BEGIN DATASET EXTRACT

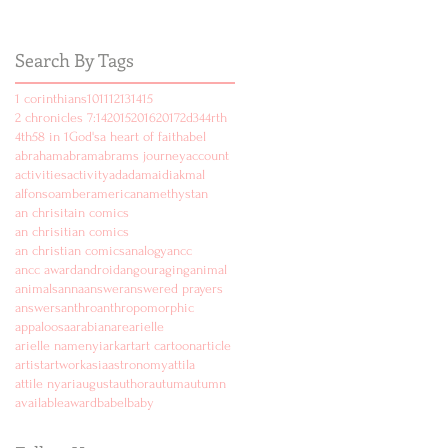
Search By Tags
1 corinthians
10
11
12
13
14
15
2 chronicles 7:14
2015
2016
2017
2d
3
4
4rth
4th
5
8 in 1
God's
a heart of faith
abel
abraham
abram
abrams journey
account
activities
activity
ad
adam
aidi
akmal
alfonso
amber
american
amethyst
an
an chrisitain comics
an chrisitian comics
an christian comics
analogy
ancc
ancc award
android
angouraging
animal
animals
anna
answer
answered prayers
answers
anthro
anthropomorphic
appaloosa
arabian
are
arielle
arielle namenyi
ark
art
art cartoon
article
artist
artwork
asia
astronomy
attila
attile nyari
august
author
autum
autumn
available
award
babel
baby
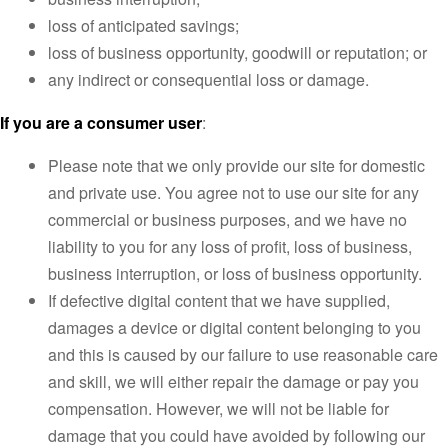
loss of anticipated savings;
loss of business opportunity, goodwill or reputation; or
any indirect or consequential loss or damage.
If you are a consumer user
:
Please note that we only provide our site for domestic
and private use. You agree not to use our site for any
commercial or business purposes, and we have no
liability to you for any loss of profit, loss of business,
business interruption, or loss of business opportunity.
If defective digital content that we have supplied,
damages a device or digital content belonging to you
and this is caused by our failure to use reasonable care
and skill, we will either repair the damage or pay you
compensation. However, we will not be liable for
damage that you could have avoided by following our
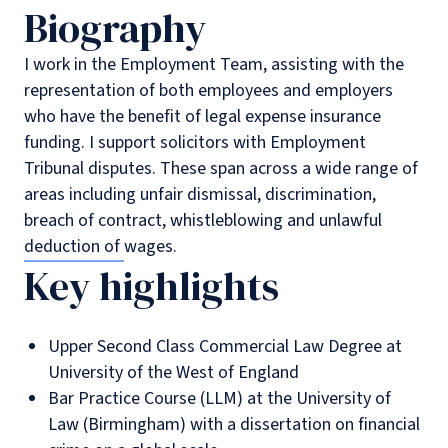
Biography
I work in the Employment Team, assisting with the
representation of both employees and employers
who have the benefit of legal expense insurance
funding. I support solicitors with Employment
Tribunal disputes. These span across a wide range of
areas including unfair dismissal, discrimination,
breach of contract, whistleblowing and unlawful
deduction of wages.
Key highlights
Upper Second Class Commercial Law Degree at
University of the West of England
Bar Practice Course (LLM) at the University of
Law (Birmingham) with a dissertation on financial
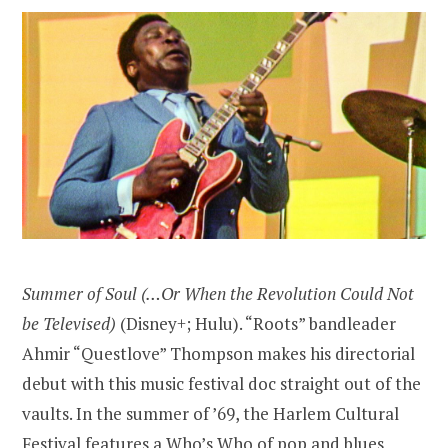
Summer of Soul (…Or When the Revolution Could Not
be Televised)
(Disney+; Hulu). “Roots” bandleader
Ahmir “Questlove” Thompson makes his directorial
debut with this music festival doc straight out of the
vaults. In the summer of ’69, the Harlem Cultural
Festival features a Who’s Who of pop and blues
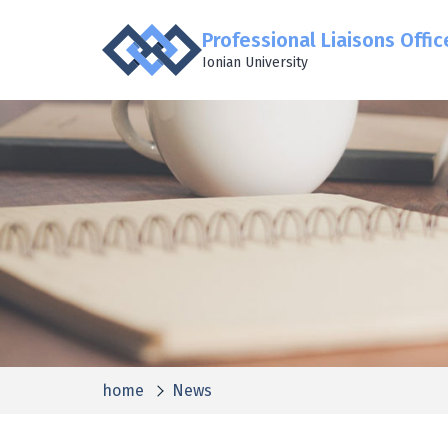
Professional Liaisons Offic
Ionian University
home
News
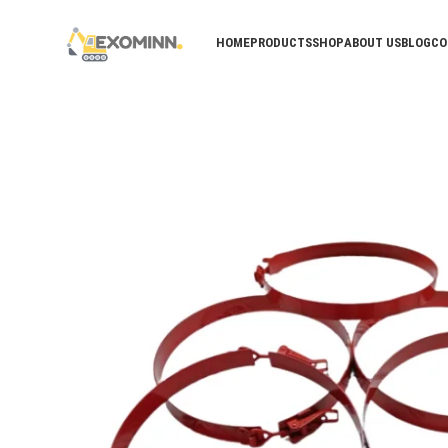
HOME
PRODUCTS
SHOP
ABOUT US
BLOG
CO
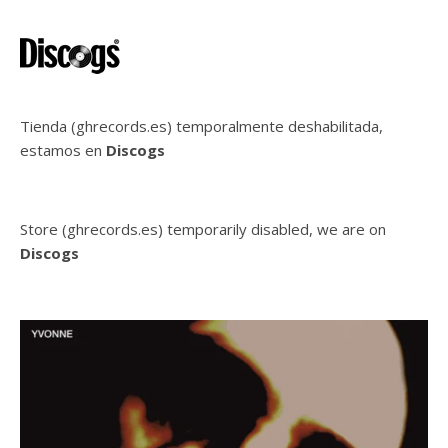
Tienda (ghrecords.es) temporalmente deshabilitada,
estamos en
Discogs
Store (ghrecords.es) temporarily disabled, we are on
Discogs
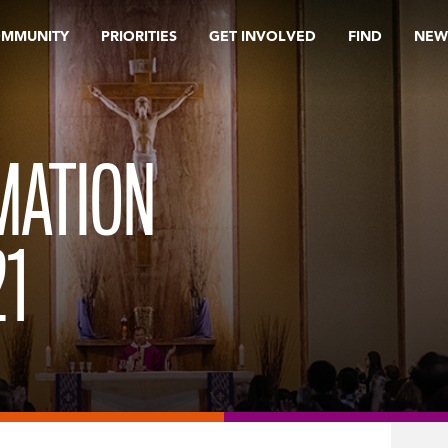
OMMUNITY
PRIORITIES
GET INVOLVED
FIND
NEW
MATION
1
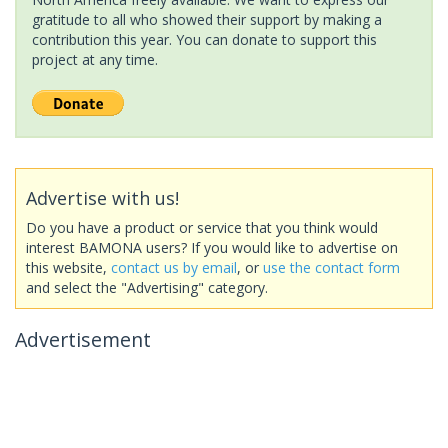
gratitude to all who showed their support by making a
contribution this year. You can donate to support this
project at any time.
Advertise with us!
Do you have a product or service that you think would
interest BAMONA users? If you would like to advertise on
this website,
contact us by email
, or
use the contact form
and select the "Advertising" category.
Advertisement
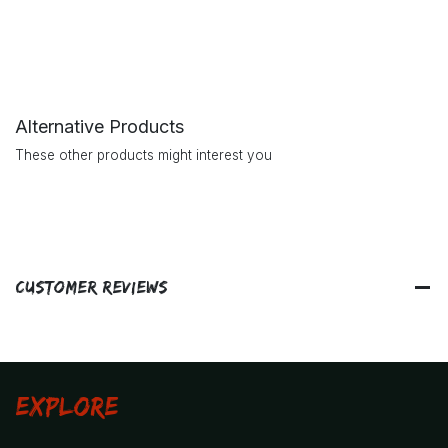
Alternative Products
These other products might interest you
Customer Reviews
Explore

END DATASET EXTRACT

YOUR OBJECTIVE –
Copy the listing exactly. Leave the pictures out.

OUTPUT BELOW –
Search By Tags
1 corinthians
10
11
12
13
14
15
2 chronicles 7:14
2015
2016
2017
2d
3
4
4rth
4th
5
8 in 1
God's
a heart of faith
abel
abraham
abram
abrams journey
account
activities
activity
ad
adam
aidi
akmal
alfonso
amber
american
amethyst
an
an chrisitain comics
an chrisitian comics
an christian comics
analogy
ancc
ancc award
android
angouraging
animal
animals
anna
answer
answered prayers
answers
anthro
anthropomorphic
appaloosa
arabian
are
arielle
arielle namenyi
ark
art
art cartoon
article
artist
artwork
asia
astronomy
attila
attile nyari
august
author
autum
autumn
available
award
babel
baby
loss of anticipated savings;
loss of business opportunity, goodwill or reputation; or
any indirect or consequential loss or damage.
If you are a consumer user
:
Please note that we only provide our site for domestic
and private use. You agree not to use our site for any
commercial or business purposes, and we have no
liability to you for any loss of profit, loss of business,
business interruption, or loss of business opportunity.
If defective digital content that we have supplied,
damages a device or digital content belonging to you
and this is caused by our failure to use reasonable care
and skill, we will either repair the damage or pay you
compensation. However, we will not be liable for
damage that you could have avoided by following our
Biography
I work in the Employment Team, assisting with the
representation of both employees and employers
who have the benefit of legal expense insurance
funding. I support solicitors with Employment
Tribunal disputes. These span across a wide range of
areas including unfair dismissal, discrimination,
breach of contract, whistleblowing and unlawful
deduction of wages.
Key highlights
Upper Second Class Commercial Law Degree at
University of the West of England
Bar Practice Course (LLM) at the University of
Law (Birmingham) with a dissertation on financial
Summer of Soul (…Or When the Revolution Could Not
be Televised)
(Disney+; Hulu). “Roots” bandleader
Ahmir “Questlove” Thompson makes his directorial
debut with this music festival doc straight out of the
vaults. In the summer of ’69, the Harlem Cultural
Festival features a Who’s Who of pop and blues
Professional Liaisons Offic
Ionian University
home
News
HOME
PRODUCTS
SHOP
ABOUT US
BLOG
CO
Tienda (ghrecords.es) temporalmente deshabilitada,
estamos en
Discogs
Store (ghrecords.es) temporarily disabled, we are on
Discogs
OMMUNITY
PRIORITIES
GET INVOLVED
FIND
NEW
MATION
1
gratitude to all who showed their support by making a
contribution this year. You can donate to support this
project at any time.
Advertise with us!
Do you have a product or service that you think would
interest BAMONA users? If you would like to advertise on
this website,
contact us by email
, or
use the contact form
and select the "Advertising" category.
Advertisement
Alternative Products
These other products might interest you
Customer Reviews
Explore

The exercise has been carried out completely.